■ **EXERCISE OBJECTIVE**:
Exact reproduction of all the entries is required, without any of their pictures.

■ **DATA PROVIDED**:
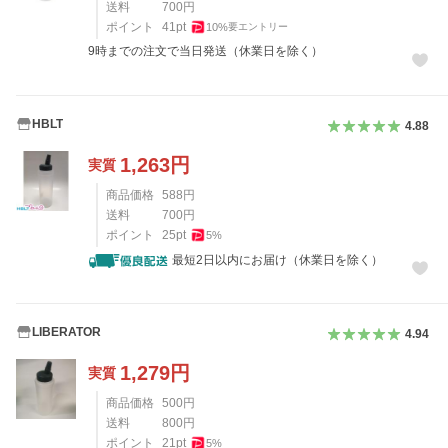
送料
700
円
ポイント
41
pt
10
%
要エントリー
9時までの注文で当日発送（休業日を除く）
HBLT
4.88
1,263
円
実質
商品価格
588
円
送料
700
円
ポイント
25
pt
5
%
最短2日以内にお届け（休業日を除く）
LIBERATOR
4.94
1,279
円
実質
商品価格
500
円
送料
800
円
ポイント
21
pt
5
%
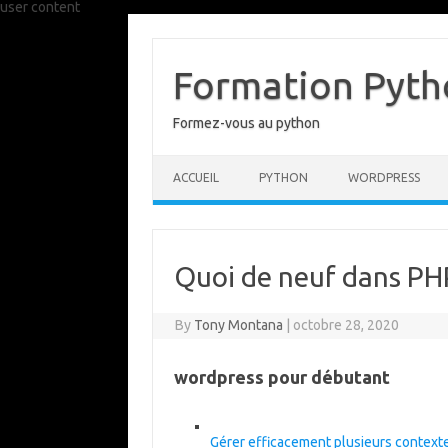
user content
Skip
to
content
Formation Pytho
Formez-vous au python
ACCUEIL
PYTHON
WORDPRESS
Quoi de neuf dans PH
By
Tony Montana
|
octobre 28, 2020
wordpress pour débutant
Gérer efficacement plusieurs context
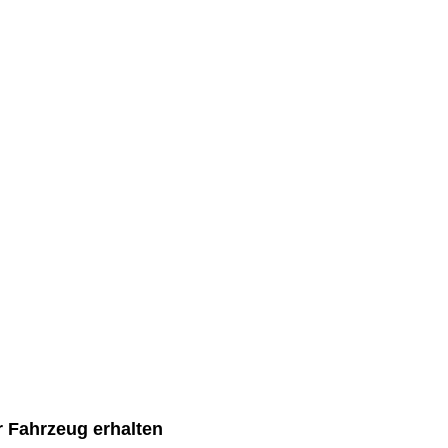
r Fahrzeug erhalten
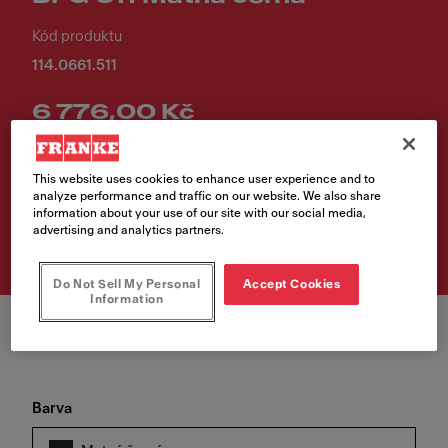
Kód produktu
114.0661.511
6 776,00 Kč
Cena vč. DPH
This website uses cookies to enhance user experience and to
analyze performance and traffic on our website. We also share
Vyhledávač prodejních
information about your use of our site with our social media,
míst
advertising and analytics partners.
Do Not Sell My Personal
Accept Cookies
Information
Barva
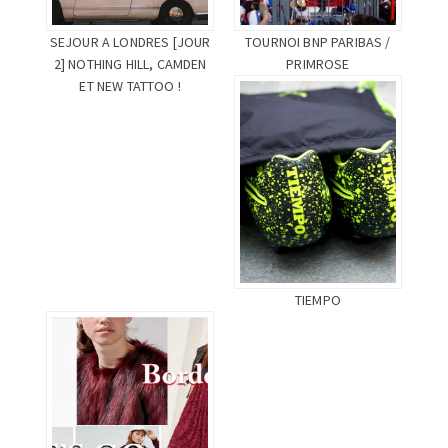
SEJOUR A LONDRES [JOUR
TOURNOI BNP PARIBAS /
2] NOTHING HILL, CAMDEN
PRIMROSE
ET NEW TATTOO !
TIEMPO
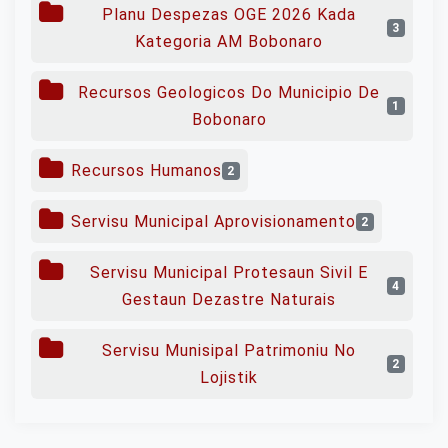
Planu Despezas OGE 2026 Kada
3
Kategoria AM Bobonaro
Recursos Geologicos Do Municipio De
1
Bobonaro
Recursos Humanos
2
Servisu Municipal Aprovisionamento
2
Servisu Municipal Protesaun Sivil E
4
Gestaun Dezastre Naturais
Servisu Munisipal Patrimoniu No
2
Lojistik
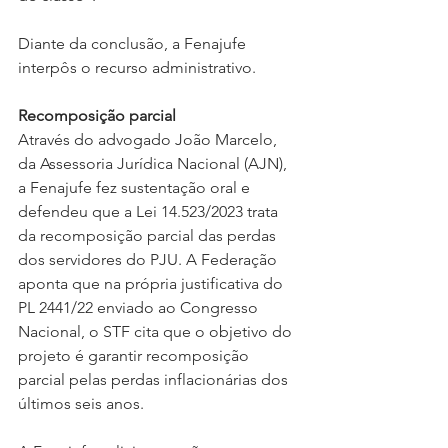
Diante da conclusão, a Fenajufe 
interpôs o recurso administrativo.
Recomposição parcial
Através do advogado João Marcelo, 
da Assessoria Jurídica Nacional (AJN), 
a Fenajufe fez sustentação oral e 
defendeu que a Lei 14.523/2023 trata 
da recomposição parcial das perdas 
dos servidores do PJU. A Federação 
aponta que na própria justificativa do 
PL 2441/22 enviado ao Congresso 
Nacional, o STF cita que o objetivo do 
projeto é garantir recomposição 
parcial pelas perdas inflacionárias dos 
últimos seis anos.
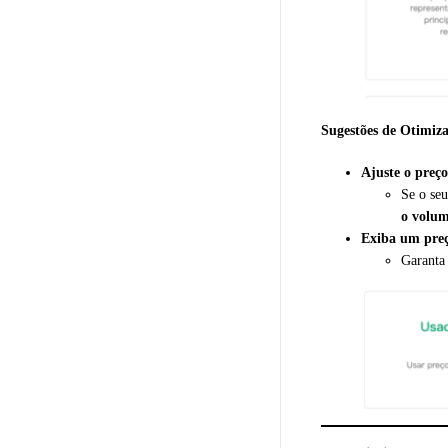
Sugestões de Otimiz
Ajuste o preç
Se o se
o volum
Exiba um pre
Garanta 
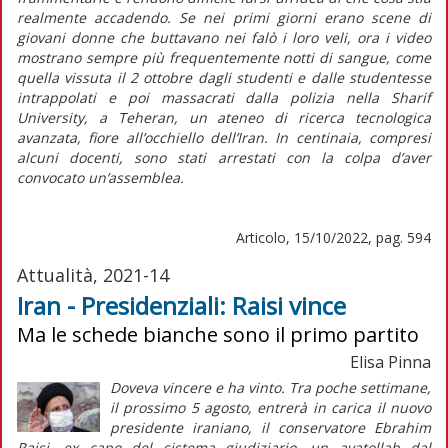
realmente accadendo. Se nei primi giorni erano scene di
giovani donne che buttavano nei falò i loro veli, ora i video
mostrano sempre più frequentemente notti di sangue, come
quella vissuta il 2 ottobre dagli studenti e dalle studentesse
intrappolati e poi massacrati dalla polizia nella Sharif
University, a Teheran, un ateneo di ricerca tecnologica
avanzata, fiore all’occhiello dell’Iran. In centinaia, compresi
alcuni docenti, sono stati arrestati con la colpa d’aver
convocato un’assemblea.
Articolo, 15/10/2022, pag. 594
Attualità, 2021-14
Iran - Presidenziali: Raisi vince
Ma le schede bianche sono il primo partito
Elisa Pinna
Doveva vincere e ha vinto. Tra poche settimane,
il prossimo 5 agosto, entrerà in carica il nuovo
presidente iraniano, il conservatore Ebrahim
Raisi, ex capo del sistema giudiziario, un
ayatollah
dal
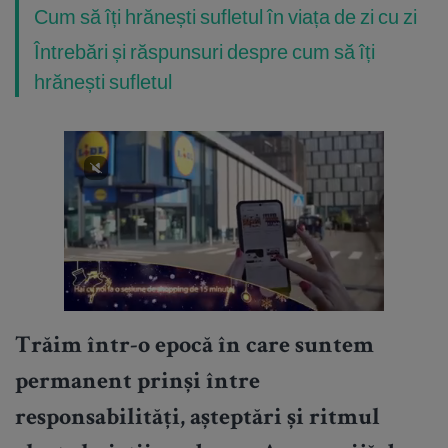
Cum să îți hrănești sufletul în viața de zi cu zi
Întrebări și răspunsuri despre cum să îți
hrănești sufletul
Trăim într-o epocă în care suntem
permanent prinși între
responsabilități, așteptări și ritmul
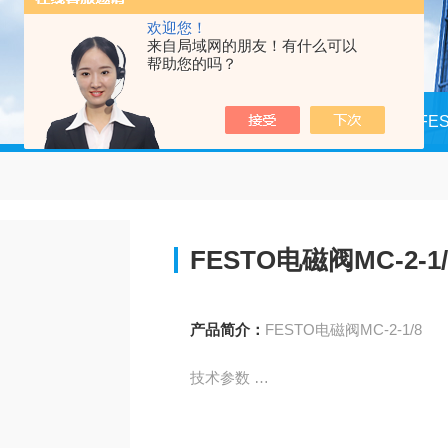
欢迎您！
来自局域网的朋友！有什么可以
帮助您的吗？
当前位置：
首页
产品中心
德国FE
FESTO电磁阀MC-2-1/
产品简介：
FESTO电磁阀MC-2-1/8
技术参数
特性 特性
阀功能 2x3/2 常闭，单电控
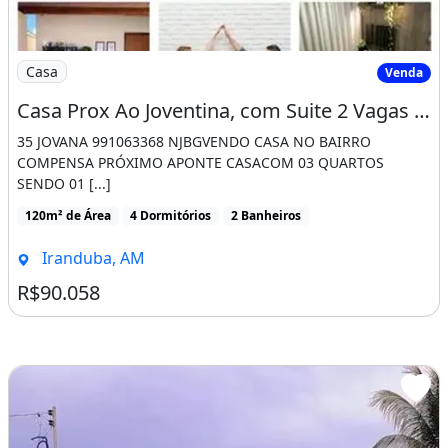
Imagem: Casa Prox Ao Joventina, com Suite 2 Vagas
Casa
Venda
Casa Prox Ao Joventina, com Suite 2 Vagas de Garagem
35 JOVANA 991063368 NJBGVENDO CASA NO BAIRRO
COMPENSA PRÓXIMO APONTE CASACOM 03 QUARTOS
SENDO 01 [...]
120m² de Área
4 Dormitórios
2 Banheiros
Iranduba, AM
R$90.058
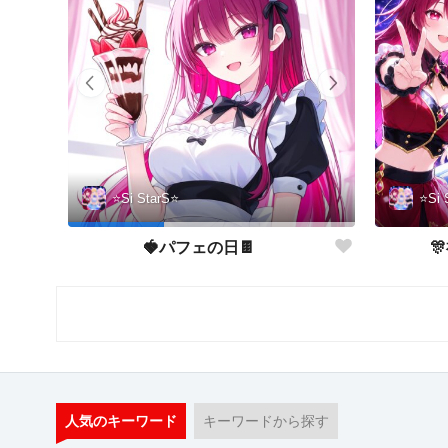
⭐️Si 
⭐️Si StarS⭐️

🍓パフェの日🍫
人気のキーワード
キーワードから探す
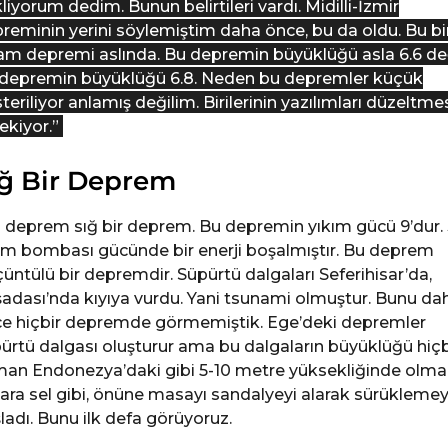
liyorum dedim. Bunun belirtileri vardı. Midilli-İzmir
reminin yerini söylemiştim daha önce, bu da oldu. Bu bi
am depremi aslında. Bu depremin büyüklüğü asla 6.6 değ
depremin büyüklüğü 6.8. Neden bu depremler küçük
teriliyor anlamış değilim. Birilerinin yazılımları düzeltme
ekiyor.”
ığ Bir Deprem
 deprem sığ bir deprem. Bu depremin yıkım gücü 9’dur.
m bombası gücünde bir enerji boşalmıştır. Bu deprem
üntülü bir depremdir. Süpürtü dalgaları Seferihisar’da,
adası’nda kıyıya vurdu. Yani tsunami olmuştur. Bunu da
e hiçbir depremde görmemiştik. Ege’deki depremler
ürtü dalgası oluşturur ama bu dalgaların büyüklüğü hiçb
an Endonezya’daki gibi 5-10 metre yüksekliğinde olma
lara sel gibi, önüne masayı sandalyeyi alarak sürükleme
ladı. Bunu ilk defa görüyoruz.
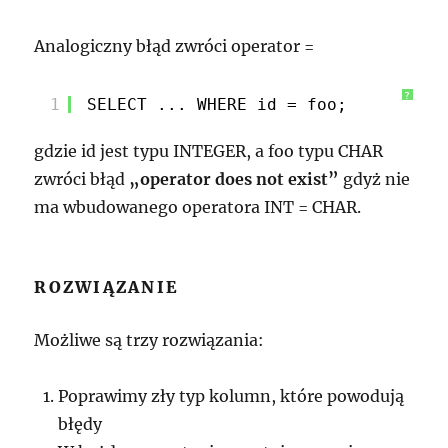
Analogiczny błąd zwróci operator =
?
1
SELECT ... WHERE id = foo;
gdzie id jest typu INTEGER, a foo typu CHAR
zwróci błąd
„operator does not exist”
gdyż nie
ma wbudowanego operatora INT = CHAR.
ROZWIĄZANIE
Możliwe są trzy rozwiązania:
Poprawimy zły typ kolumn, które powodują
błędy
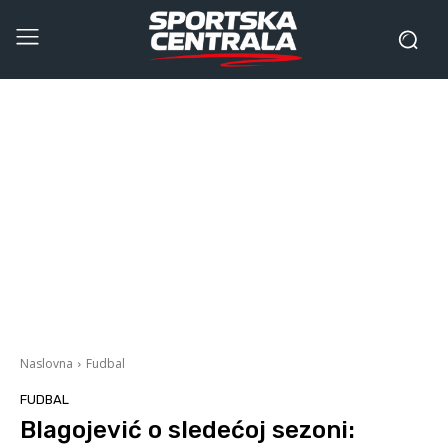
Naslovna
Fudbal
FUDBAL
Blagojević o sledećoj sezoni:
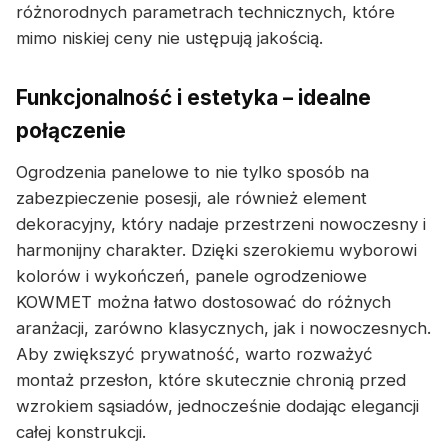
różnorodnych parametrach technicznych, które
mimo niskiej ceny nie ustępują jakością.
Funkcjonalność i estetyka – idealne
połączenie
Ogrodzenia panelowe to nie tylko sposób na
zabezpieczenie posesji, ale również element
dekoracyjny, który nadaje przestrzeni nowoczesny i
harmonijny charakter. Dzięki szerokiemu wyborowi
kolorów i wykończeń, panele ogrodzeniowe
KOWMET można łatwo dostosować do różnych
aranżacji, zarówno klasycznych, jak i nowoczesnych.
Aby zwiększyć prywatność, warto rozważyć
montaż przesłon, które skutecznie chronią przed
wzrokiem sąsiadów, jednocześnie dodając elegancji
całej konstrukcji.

■ **COMPLETED TASK**:
送料
700
円
ポイント
41
pt
10
%
要エントリー
9時までの注文で当日発送（休業日を除く）
HBLT
4.88
1,263
円
実質
商品価格
588
円
送料
700
円
ポイント
25
pt
5
%
最短2日以内にお届け（休業日を除く）
LIBERATOR
4.94
1,279
円
実質
商品価格
500
円
送料
800
円
ポイント
21
pt
5
%
user content
Skip
to
content
Formation Pytho
Formez-vous au python
ACCUEIL
PYTHON
WORDPRESS
Quoi de neuf dans PH
By
Tony Montana
|
octobre 28, 2020
wordpress pour débutant
Gérer efficacement plusieurs context
r Fahrzeug erhalten
Kód produktu
114.0661.511
6 776,00 Kč
Cena vč. DPH
This website uses cookies to enhance user experience and to
analyze performance and traffic on our website. We also share
Vyhledávač prodejních
information about your use of our site with our social media,
míst
advertising and analytics partners.
Do Not Sell My Personal
Accept Cookies
Information
Barva
SEJOUR A LONDRES [JOUR
TOURNOI BNP PARIBAS /
2] NOTHING HILL, CAMDEN
PRIMROSE
ET NEW TATTOO !
TIEMPO
Planu Despezas OGE 2026 Kada
3
Kategoria AM Bobonaro
Recursos Geologicos Do Municipio De
1
Bobonaro
Recursos Humanos
2
Servisu Municipal Aprovisionamento
2
Servisu Municipal Protesaun Sivil E
4
Gestaun Dezastre Naturais
Servisu Munisipal Patrimoniu No
2
Lojistik
Diante da conclusão, a Fenajufe 
interpôs o recurso administrativo.
Recomposição parcial
Através do advogado João Marcelo, 
da Assessoria Jurídica Nacional (AJN), 
a Fenajufe fez sustentação oral e 
defendeu que a Lei 14.523/2023 trata 
da recomposição parcial das perdas 
dos servidores do PJU. A Federação 
aponta que na própria justificativa do 
PL 2441/22 enviado ao Congresso 
Nacional, o STF cita que o objetivo do 
projeto é garantir recomposição 
parcial pelas perdas inflacionárias dos 
últimos seis anos.
Sugestões de Otimiz
Ajuste o preç
Se o se
o volum
Exiba um pre
Garanta 
realmente accadendo. Se nei primi giorni erano scene di
giovani donne che buttavano nei falò i loro veli, ora i video
mostrano sempre più frequentemente notti di sangue, come
quella vissuta il 2 ottobre dagli studenti e dalle studentesse
intrappolati e poi massacrati dalla polizia nella Sharif
University, a Teheran, un ateneo di ricerca tecnologica
avanzata, fiore all’occhiello dell’Iran. In centinaia, compresi
alcuni docenti, sono stati arrestati con la colpa d’aver
convocato un’assemblea.
Articolo, 15/10/2022, pag. 594
Attualità, 2021-14
Iran - Presidenziali: Raisi vince
Ma le schede bianche sono il primo partito
Elisa Pinna
Doveva vincere e ha vinto. Tra poche settimane,
il prossimo 5 agosto, entrerà in carica il nuovo
presidente iraniano, il conservatore Ebrahim
Raisi, ex capo del sistema giudiziario, un
ayatollah
dal
Cum să îți hrănești sufletul în viața de zi cu zi
Întrebări și răspunsuri despre cum să îți
hrănești sufletul
Trăim într-o epocă în care suntem
permanent prinși între
responsabilități, așteptări și ritmul
欢迎您！
来自局域网的朋友！有什么可以
帮助您的吗？
当前位置：
首页
产品中心
德国FE
FESTO电磁阀MC-2-1/
产品简介：
FESTO电磁阀MC-2-1/8
技术参数
特性 特性
阀功能 2x3/2 常闭，单电控
Imagem: Casa Prox Ao Joventina, com Suite 2 Vagas
Casa
Venda
Casa Prox Ao Joventina, com Suite 2 Vagas de Garagem
35 JOVANA 991063368 NJBGVENDO CASA NO BAIRRO
COMPENSA PRÓXIMO APONTE CASACOM 03 QUARTOS
SENDO 01 [...]
120m² de Área
4 Dormitórios
2 Banheiros
Iranduba, AM
R$90.058
⭐️Si 
⭐️Si StarS⭐️

🍓パフェの日🍫
人気のキーワード
キーワードから探す
liyorum dedim. Bunun belirtileri vardı. Midilli-İzmir
reminin yerini söylemiştim daha önce, bu da oldu. Bu bi
am depremi aslında. Bu depremin büyüklüğü asla 6.6 değ
depremin büyüklüğü 6.8. Neden bu depremler küçük
teriliyor anlamış değilim. Birilerinin yazılımları düzeltme
ekiyor.”
ığ Bir Deprem
 deprem sığ bir deprem. Bu depremin yıkım gücü 9’dur.
m bombası gücünde bir enerji boşalmıştır. Bu deprem
üntülü bir depremdir. Süpürtü dalgaları Seferihisar’da,
adası’nda kıyıya vurdu. Yani tsunami olmuştur. Bunu da
e hiçbir depremde görmemiştik. Ege’deki depremler
ürtü dalgası oluşturur ama bu dalgaların büyüklüğü hiçb
an Endonezya’daki gibi 5-10 metre yüksekliğinde olma
lara sel gibi, önüne masayı sandalyeyi alarak sürükleme
ladı. Bunu ilk defa görüyoruz.
Analogiczny błąd zwróci operator =
?
1
SELECT ... WHERE id = foo;
gdzie id jest typu INTEGER, a foo typu CHAR
zwróci błąd
„operator does not exist”
gdyż nie
ma wbudowanego operatora INT = CHAR.
ROZWIĄZANIE
Możliwe są trzy rozwiązania:
Poprawimy zły typ kolumn, które powodują
błędy
Naslovna
Fudbal
FUDBAL
Blagojević o sledećoj sezoni:
różnorodnych parametrach technicznych, które
mimo niskiej ceny nie ustępują jakością.
Funkcjonalność i estetyka – idealne
połączenie
Ogrodzenia panelowe to nie tylko sposób na
zabezpieczenie posesji, ale również element
dekoracyjny, który nadaje przestrzeni nowoczesny i
harmonijny charakter. Dzięki szerokiemu wyborowi
kolorów i wykończeń, panele ogrodzeniowe
KOWMET można łatwo dostosować do różnych
aranżacji, zarówno klasycznych, jak i nowoczesnych.
Aby zwiększyć prywatność, warto rozważyć
montaż przesłon, które skutecznie chronią przed
wzrokiem sąsiadów, jednocześnie dodając elegancji
całej konstrukcji.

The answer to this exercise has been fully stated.